## [PROBLEM]
Set down word for word each line from the start of the listing through the line that contains "Nome do Hotel ou Cidade (713, 159)", both included.

## [EXTRACTED DATA]
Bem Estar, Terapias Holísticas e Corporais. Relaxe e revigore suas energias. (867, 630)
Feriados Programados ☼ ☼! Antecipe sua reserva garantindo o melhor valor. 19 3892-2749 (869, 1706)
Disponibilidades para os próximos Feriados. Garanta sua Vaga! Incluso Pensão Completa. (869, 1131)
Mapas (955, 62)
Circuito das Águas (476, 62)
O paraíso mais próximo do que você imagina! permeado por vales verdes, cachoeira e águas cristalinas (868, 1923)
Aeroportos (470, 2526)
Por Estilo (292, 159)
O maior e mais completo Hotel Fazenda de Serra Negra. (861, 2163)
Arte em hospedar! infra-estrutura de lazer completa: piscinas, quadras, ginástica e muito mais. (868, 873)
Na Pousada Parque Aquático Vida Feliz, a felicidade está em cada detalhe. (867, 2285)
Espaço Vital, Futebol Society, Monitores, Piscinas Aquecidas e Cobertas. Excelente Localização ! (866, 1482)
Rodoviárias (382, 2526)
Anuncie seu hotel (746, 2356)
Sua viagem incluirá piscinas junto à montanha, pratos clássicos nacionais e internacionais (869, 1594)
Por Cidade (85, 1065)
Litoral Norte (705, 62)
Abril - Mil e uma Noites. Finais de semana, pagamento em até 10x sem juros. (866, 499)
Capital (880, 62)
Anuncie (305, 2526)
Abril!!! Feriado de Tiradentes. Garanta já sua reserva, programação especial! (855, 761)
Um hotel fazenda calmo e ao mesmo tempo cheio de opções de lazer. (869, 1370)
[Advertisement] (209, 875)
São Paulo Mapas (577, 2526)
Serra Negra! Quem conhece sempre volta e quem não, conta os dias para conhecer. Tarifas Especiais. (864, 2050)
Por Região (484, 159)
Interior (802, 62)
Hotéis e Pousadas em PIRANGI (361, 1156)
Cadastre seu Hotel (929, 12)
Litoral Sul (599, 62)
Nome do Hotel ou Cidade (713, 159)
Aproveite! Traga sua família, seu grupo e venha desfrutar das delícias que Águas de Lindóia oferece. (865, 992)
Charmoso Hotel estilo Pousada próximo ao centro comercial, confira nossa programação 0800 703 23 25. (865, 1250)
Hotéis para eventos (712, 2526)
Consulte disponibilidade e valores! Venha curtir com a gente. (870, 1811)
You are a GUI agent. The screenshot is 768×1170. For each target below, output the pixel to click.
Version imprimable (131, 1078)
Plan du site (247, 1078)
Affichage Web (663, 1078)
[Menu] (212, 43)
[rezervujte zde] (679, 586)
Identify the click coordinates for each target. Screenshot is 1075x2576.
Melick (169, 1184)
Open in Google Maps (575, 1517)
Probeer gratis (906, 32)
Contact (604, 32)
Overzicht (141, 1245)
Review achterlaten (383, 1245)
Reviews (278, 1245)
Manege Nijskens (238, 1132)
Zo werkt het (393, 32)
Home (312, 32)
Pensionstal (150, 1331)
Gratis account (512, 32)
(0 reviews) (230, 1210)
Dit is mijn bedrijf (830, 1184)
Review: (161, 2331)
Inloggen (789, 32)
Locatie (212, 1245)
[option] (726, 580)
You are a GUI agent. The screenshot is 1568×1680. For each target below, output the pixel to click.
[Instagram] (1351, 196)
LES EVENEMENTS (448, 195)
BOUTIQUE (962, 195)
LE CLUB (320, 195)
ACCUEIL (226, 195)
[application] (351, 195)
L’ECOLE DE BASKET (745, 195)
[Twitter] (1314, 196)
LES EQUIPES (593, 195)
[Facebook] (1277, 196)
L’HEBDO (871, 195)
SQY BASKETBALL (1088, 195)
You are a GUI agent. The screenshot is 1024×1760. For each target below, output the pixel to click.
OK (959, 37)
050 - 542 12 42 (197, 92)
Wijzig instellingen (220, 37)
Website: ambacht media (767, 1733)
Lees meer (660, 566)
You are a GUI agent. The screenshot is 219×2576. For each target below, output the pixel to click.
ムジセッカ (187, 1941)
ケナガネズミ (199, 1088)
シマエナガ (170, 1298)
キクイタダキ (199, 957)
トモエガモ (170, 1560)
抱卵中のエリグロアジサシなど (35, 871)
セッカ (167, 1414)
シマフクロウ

## [TASK ANSWER]
Bem Estar, Terapias Holísticas e Corporais. Relaxe e revigore suas energias. (867, 630)
Feriados Programados ☼ ☼! Antecipe sua reserva garantindo o melhor valor. 19 3892-2749 (869, 1706)
Disponibilidades para os próximos Feriados. Garanta sua Vaga! Incluso Pensão Completa. (869, 1131)
Mapas (955, 62)
Circuito das Águas (476, 62)
O paraíso mais próximo do que você imagina! permeado por vales verdes, cachoeira e águas cristalinas (868, 1923)
Aeroportos (470, 2526)
Por Estilo (292, 159)
O maior e mais completo Hotel Fazenda de Serra Negra. (861, 2163)
Arte em hospedar! infra-estrutura de lazer completa: piscinas, quadras, ginástica e muito mais. (868, 873)
Na Pousada Parque Aquático Vida Feliz, a felicidade está em cada detalhe. (867, 2285)
Espaço Vital, Futebol Society, Monitores, Piscinas Aquecidas e Cobertas. Excelente Localização ! (866, 1482)
Rodoviárias (382, 2526)
Anuncie seu hotel (746, 2356)
Sua viagem incluirá piscinas junto à montanha, pratos clássicos nacionais e internacionais (869, 1594)
Por Cidade (85, 1065)
Litoral Norte (705, 62)
Abril - Mil e uma Noites. Finais de semana, pagamento em até 10x sem juros. (866, 499)
Capital (880, 62)
Anuncie (305, 2526)
Abril!!! Feriado de Tiradentes. Garanta já sua reserva, programação especial! (855, 761)
Um hotel fazenda calmo e ao mesmo tempo cheio de opções de lazer. (869, 1370)
[Advertisement] (209, 875)
São Paulo Mapas (577, 2526)
Serra Negra! Quem conhece sempre volta e quem não, conta os dias para conhecer. Tarifas Especiais. (864, 2050)
Por Região (484, 159)
Interior (802, 62)
Hotéis e Pousadas em PIRANGI (361, 1156)
Cadastre seu Hotel (929, 12)
Litoral Sul (599, 62)
Nome do Hotel ou Cidade (713, 159)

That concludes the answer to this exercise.